REGISTRATION OPENING ON SEPTEMBER 7 AND 8 WILL BE AT 8:15
Robots are meant to operate in the real world. However, even the best system we can engineer today is bound to fail whenever the setting is not heavily constrained. This is because the real world is generally too nuanced and unpredictable to be summarized within a limited set of specifications. There will be inevitably novel situations and the system will always have gaps or ambiguities in its own knowledge. This calls for robots able to learn continuously over time. In this tutorial I will focus mainly on the life long learning of perceptual and semantic object knowledge, i.e. (a) knowledge about the visual appearance of objects, necessary to the robot to recognize and localize objects in its own environment, and (b) knowledge about properties that directly affect how the object should be manipulated, where it should be found and where it should be placed. The computer and robot visual learning communities have investigated, over the last decade, a set of research issues closely related to the problems outlined above, such as domain adaptation, attributes, active learning, dataset bias and transfer learning. This research has benefitted from cross-fertilization among the two fields, but it has largely been conducted separately. The time is ripe for a critical review of the field able to promote further integration of experts from the two domains.
This tutorial will introduce the audience to these research threads from the point of view of computer and robot vision, identifying current trends and open issues in both communities, successful examples of cross fertilizations and identifying open challenges in the fields. Links to resources available online and ongoing research projects will be provided. For each of the topics discussed (see syllabus with references below), a strong emphasis will be placed on the differences between computer and robot vision coming from the reality of the robot of having a moving body (embodiment), and its need to perform actions in its surrounding world (situatedness).
This tutorial will deal with the process of recovering the 3D position of points (structure) framed from different locations and angular attitude (motion). Historically, this issue have been dealt with in Photogrammetry since the first photographic camera was invented (~ 1840). More recently (~ 1980) Computer Vision re-discovered some of the old findings and also contributed his own results. I will try to give a unified view of the classical results from both disciplines and an outlook on recent trends.

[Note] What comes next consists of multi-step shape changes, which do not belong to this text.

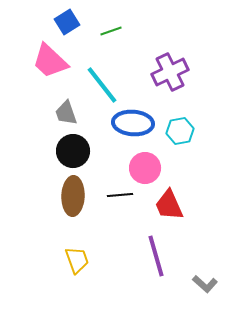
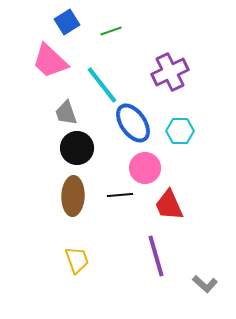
blue ellipse: rotated 51 degrees clockwise
cyan hexagon: rotated 12 degrees clockwise
black circle: moved 4 px right, 3 px up
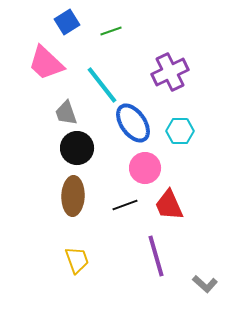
pink trapezoid: moved 4 px left, 2 px down
black line: moved 5 px right, 10 px down; rotated 15 degrees counterclockwise
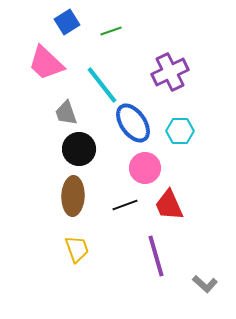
black circle: moved 2 px right, 1 px down
yellow trapezoid: moved 11 px up
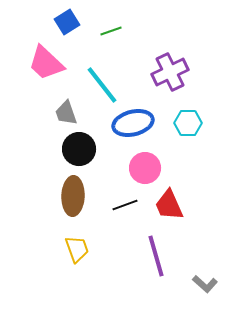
blue ellipse: rotated 69 degrees counterclockwise
cyan hexagon: moved 8 px right, 8 px up
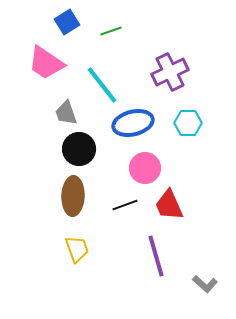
pink trapezoid: rotated 9 degrees counterclockwise
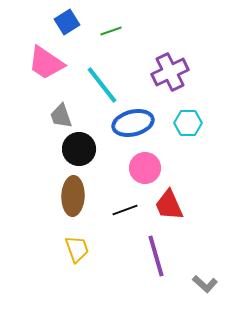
gray trapezoid: moved 5 px left, 3 px down
black line: moved 5 px down
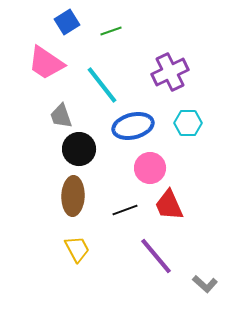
blue ellipse: moved 3 px down
pink circle: moved 5 px right
yellow trapezoid: rotated 8 degrees counterclockwise
purple line: rotated 24 degrees counterclockwise
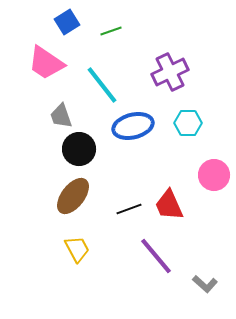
pink circle: moved 64 px right, 7 px down
brown ellipse: rotated 36 degrees clockwise
black line: moved 4 px right, 1 px up
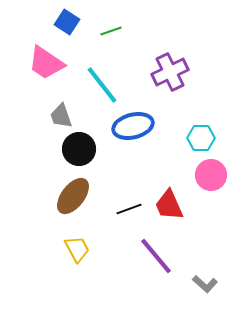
blue square: rotated 25 degrees counterclockwise
cyan hexagon: moved 13 px right, 15 px down
pink circle: moved 3 px left
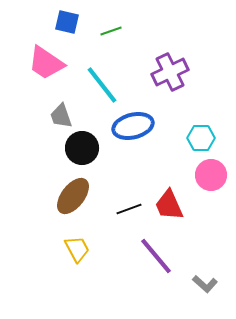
blue square: rotated 20 degrees counterclockwise
black circle: moved 3 px right, 1 px up
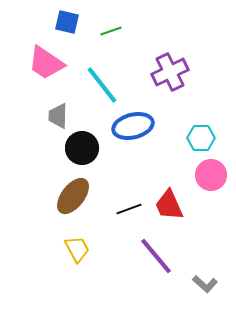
gray trapezoid: moved 3 px left; rotated 20 degrees clockwise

Brain functional and structural connectivity can be assessed with advanced techniques of magnetic resonance imaging (MRI), namely functional MRI (fMRI) and diffusion tensor imaging (DTI). In particular, resting-state fMRI represents a powerful means for the observation of functional interactions during rest condition. Using this technique, the existence of network patterns characterized by coherent spontaneous activity in the human resting brain has been demonstrated and is nowadays considered a fundamental property of brain functional organization. The analysis of these networks requires the development and application of several mathematical and statistical methods. New approaches are continuously emerging in the attempt of providing a more complete and thorough description of functional network architecture. For example, recent findings highlighted the non-stationarity of functional networks, which is missed by conventional functional connectivity analysis that relies upon correlation computed over the full duration of the scan (i.e., several minutes). This observation encouraged the development of new methods for the exploration of brain network dynamics, particularly relevant in the application to brain diseases involving dynamic neuronal processes, like epilepsy. Furthermore, understanding the link between functional connectivity and the underlying structural architecture remains still one major challenge of the field and would be important in order to obtain a complete picture the human brain organization. This tutorial will be focused on novel emerging methods to explore human brain connectivity and their potential value in the application to the clinical field.
Deep learning has become a major breakthrough in artificial intelligence and achieved amazing success on solving grand challenges in many fields including computer vision, speech recognition, and natural language processing. Its success benefits from big training data and super parallel computational power emerging in recent years, as well as advanced model design and training strategies. The most important breakthrough of deep learning in computer vision happened in 2012. Hinton’s group won the ImageNet object recognition challenge with the deep convolutional neural network and beat conventional computer vision technologies with a large margin.
In this tutorial, I will introduce deep learning and its applications in computer vision. It starts with a historical overview of deep learning and introduction on several classical deep models. Through concrete examples on image classification, face recognition, object detection, image segmentation, and video understanding, I will explain why deep learning works in computer vision and how design effective deep models and learning strategies. Some open questions related to deep learning will also be discussed in the end.